Once home to the ancient shamans and medicine men; the Drakensberg is also known for pilgrimages taken to the area for those who want to meditate peacefully.

The San and Bushman rock painting are also said to represent the ritual called, the Great Dance. In this dance, the dancer goes into a trance, through which the San say they can harness a form of spiritual power that is like electricity. They use this power for healing, hunting, and making rain.

Safari with a purpose

For travellers looking for holidays with a deeper meaning, Spiritual Safaris, a Western Cape based tourism company now offers tourists with a unique travel package.

According to the company, the trip is structured in way that gives the traveller an opportunity to have a deeper connection with nature than that which is usually offered by mainstream tourism packages.

The five-day tour consists of a five-hour train journey from Cape Town to the Karoo.
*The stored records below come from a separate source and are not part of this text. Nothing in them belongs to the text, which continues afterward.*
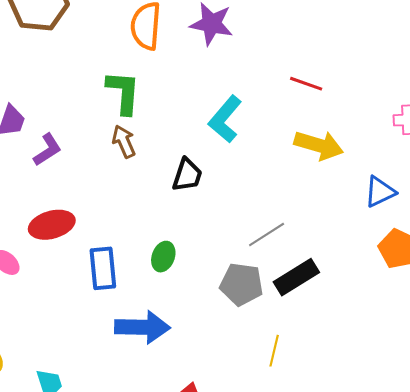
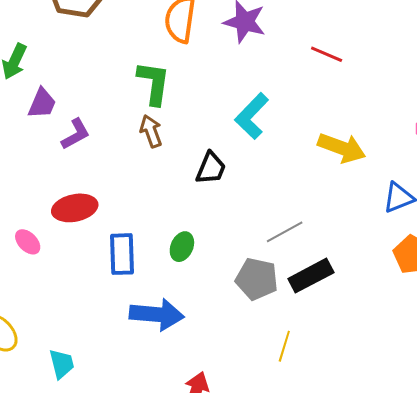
red line: (306, 84) -> (327, 54), moved

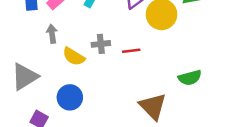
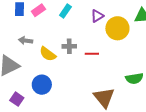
gray arrow: (52, 34) -> (26, 41), moved, turned -80

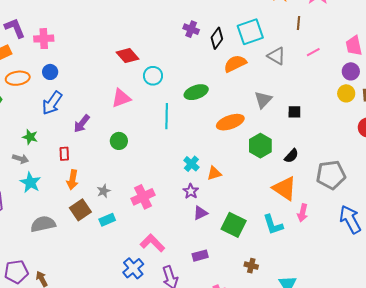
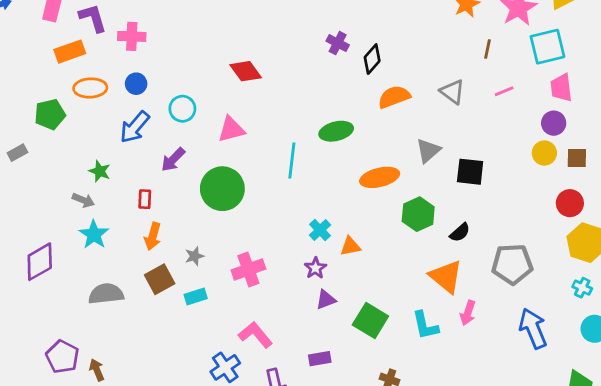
cyan square: (250, 32) -> (547, 47), moved
cyan circle: (153, 76) -> (182, 109), moved
black square: (294, 112) -> (470, 172), size x1.5
green circle: (119, 141) -> (222, 189), size x1.8
purple pentagon: (16, 272) -> (62, 357), turned 30

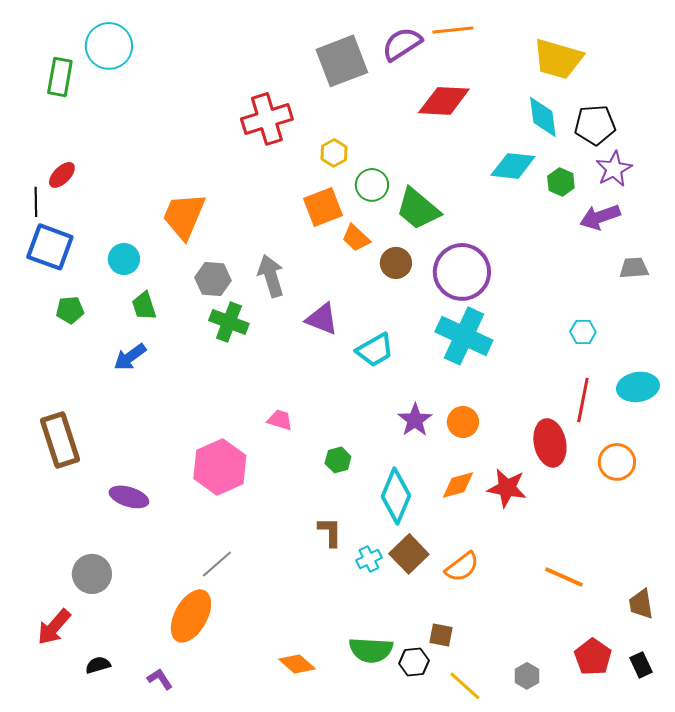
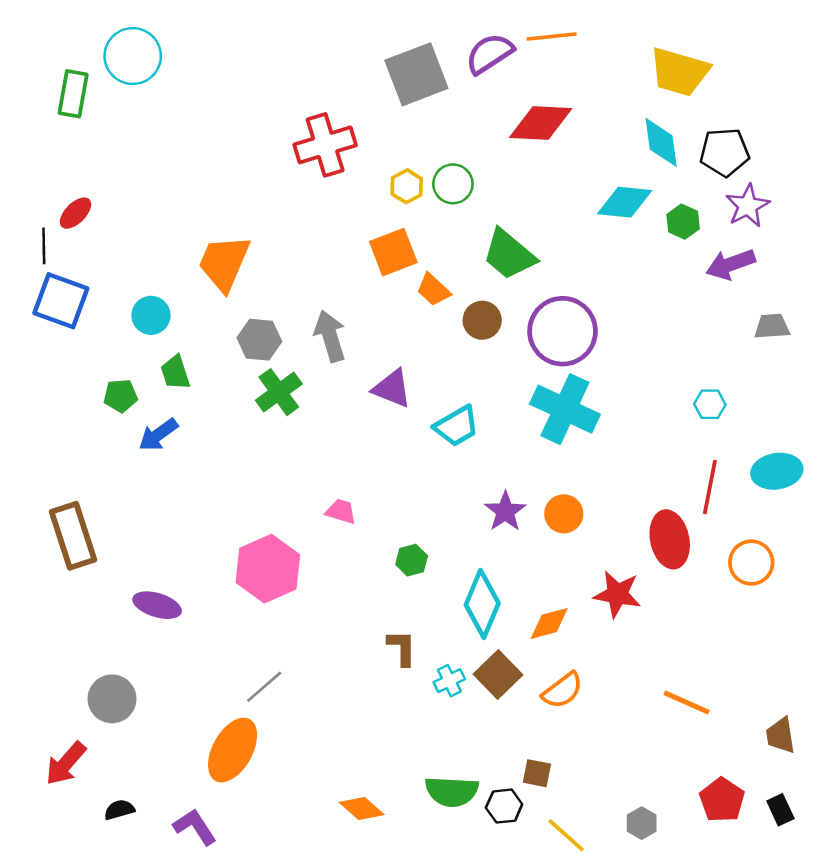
green circle: (372, 185) -> (453, 184), moved
green pentagon: (70, 310) -> (121, 396), moved
green cross: (229, 322) -> (279, 392), turned 33
orange diamond: (458, 485) -> (549, 623), moved
purple L-shape: (160, 679) -> (195, 827), size x1.4

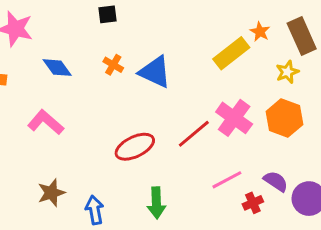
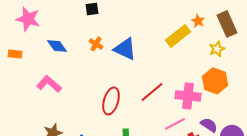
pink cross: (234, 118) -> (188, 96), moved, turned -30
red ellipse: (135, 147) -> (111, 101), turned -48

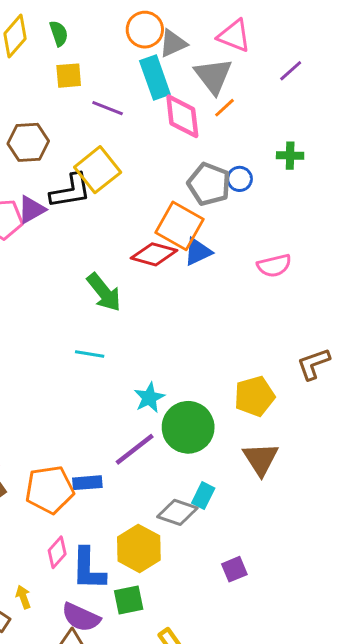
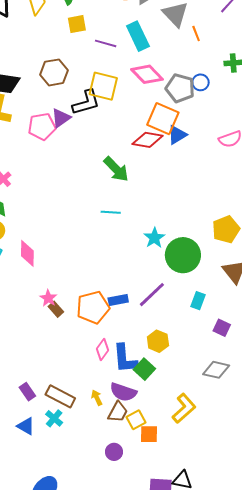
cyan rectangle: (155, 78) -> (138, 36), moved
orange line: (224, 108) -> (196, 34), moved, turned -63
pink diamond: (182, 116) -> (147, 74), moved, turned -32
yellow square: (98, 170) -> (103, 86), turned -32
purple line: (135, 449) -> (152, 295), moved
gray diamond: (177, 512) -> (216, 370), moved
yellow hexagon: (139, 548) -> (158, 341), size x0.7
purple square: (234, 569) -> (222, 328), moved, turned -36
yellow arrow: (23, 597) -> (97, 398), moved
green square: (129, 600) -> (144, 369), moved, turned -30

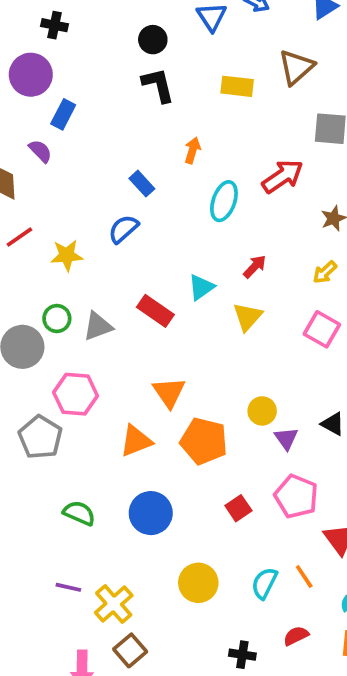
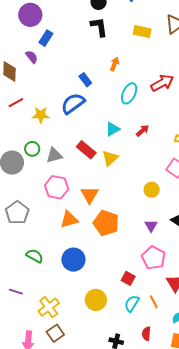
blue semicircle: (123, 229) -> (73, 104), size x1.4
cyan triangle: (201, 287) -> (113, 129), moved
yellow triangle: (248, 317) -> (110, 158), moved
pink hexagon: (76, 394) -> (57, 187), moved
yellow circle: (262, 411) -> (152, 190), moved
red square: (238, 508) -> (128, 278), moved, turned -32
purple line: (68, 587) -> (16, 292), moved
red semicircle: (296, 636) -> (146, 334), turned -64

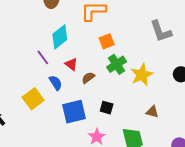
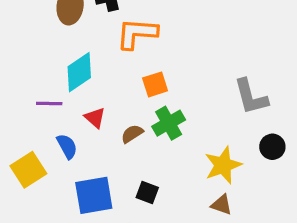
gray L-shape: (161, 31) -> (251, 97), moved
purple line: (43, 57) -> (49, 104), turned -56
yellow star: (142, 75) -> (223, 165), moved
brown semicircle: (88, 78) -> (132, 134), moved

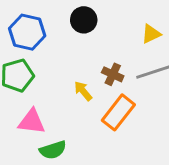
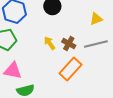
yellow arrow: (83, 91) -> (50, 43), moved

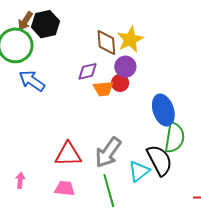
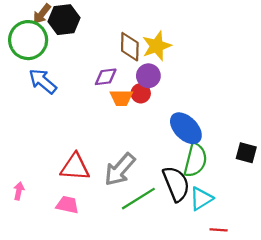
blue ellipse: (163, 110) -> (186, 128), turned -32
cyan triangle: (139, 171) -> (201, 199), moved
green line: (109, 191) -> (138, 199), moved, turned 68

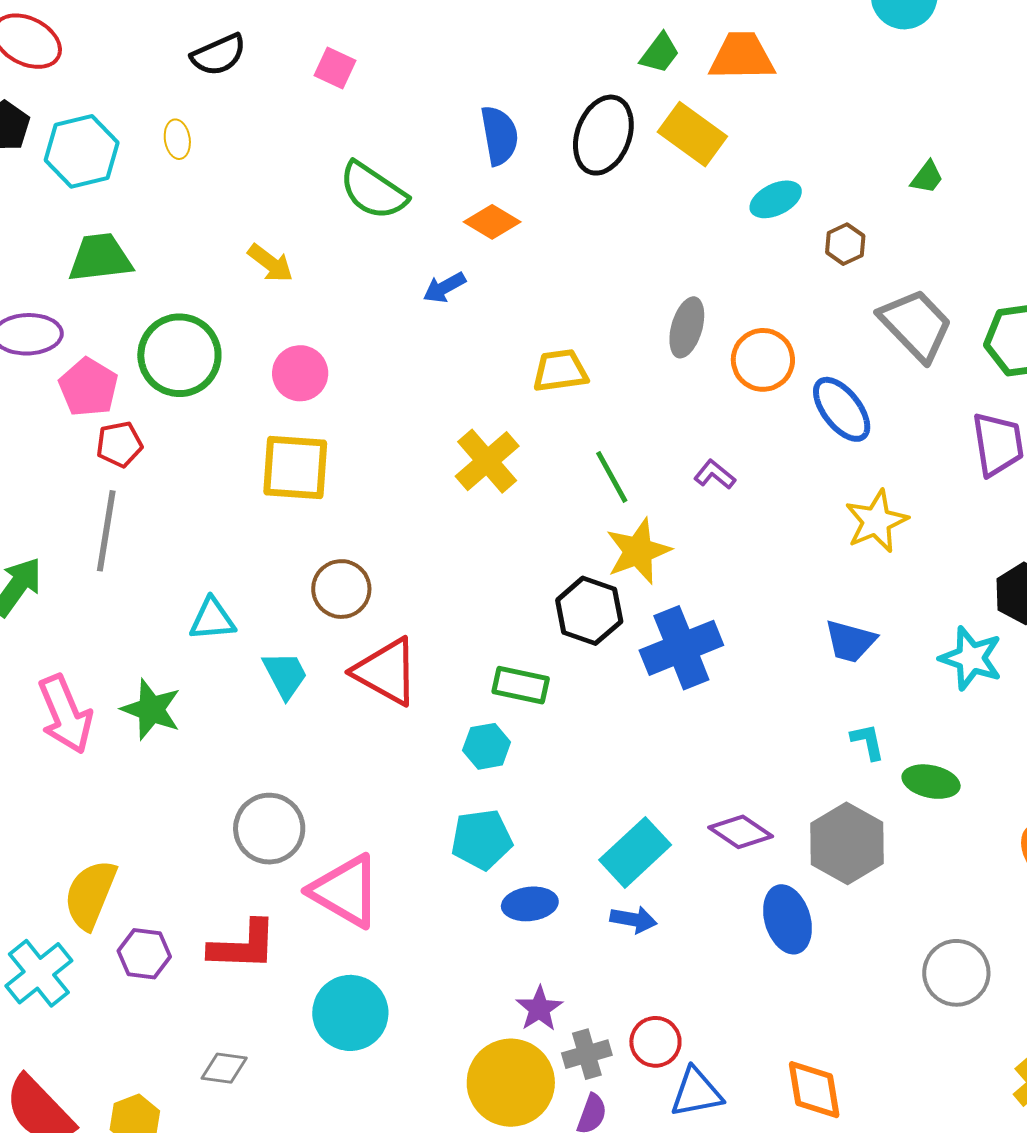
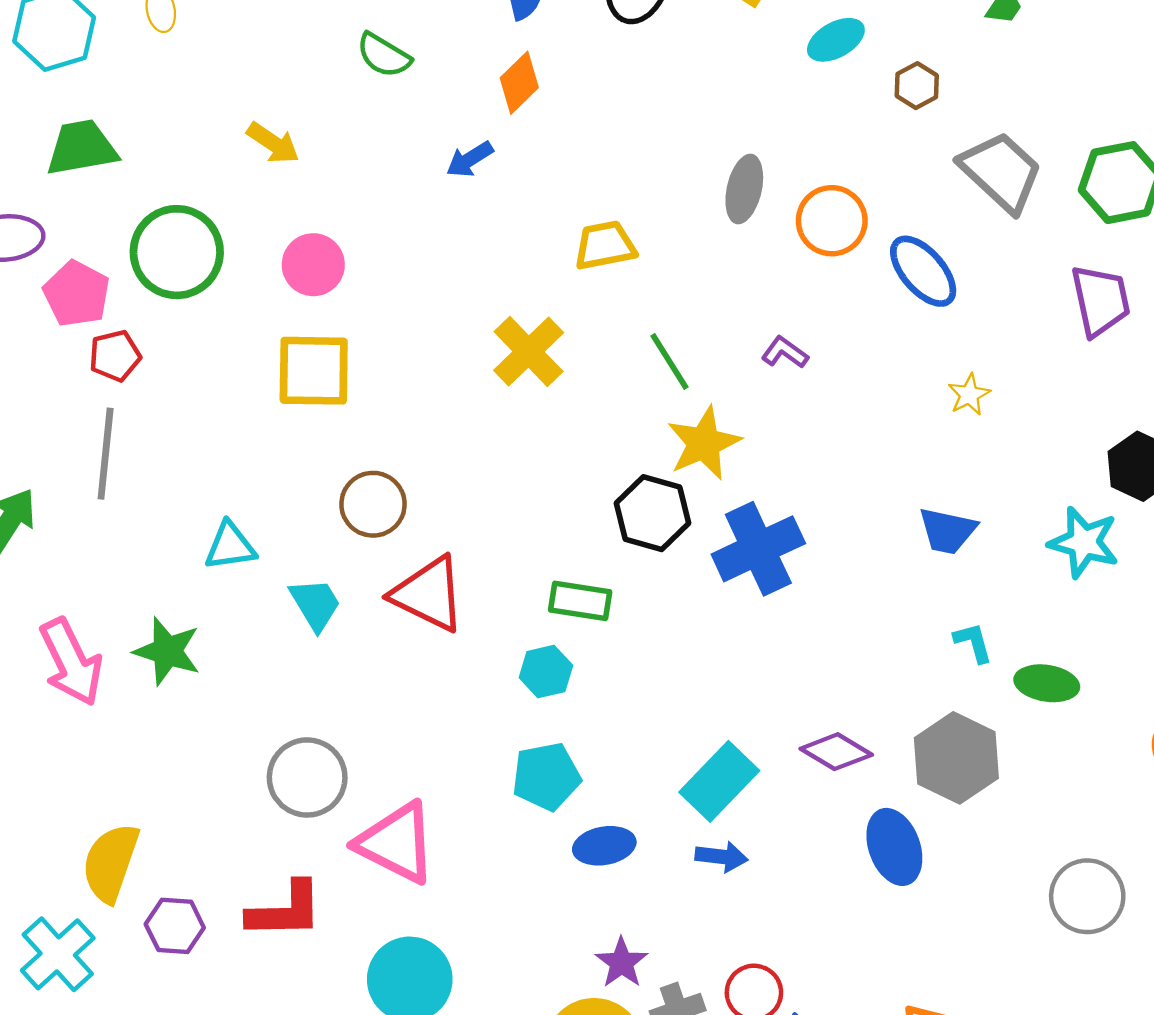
green semicircle: (373, 191) -> (384, 55), size x0.7
orange diamond: (492, 222) -> (519, 83), turned -72
yellow star: (876, 521) -> (969, 395), size x0.6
On the first night the tourists will partake in stargazing with a professional guide.

On the second and third day, the tourists get the opportunity to explore the Swartberg mountains and enjoy a talk by palaeontologist, Dr Judy Maquire.

In addition to studying fossils, Maquire has extensive experience in working with the Bushmen. She has closely studied their survival as well as their use of food plants.

Early birds can also enjoy a 5:30am walk to the nearby show grounds to watch horses in training. After breakfast, the group is then taken to a hidden valley in the heart of the Swartberg mountain range, described as “Die Hel”.

On the fourth day, the tour moves to the southern Cape area of Gamkaskloof valley. Here, tourists have the opportunity to meditate, listen to nature and take time for reflection.

On the last day of the tour, visitors enjoy a laid back morning, before a trip on a private jet after lunch, where they are jetted back to Cape Town.

Many travellers claim that the tour is spiritually rejuvenating. On its website, there are testimonials posted where happy customers share their experiences.

One particular satisfied customer, Judyie Al-Bilali from the US, says this of the trip, “It was deeply relaxing and at the same time had a spiritual intensity and a magnificent opportunity to connect with the natural world.

“I started dreaming intensely in the Karoo and the dreams have continued, bright, complex, colourful, clear. There is undoubtedly a rich Shamanic tradition connected to the land.”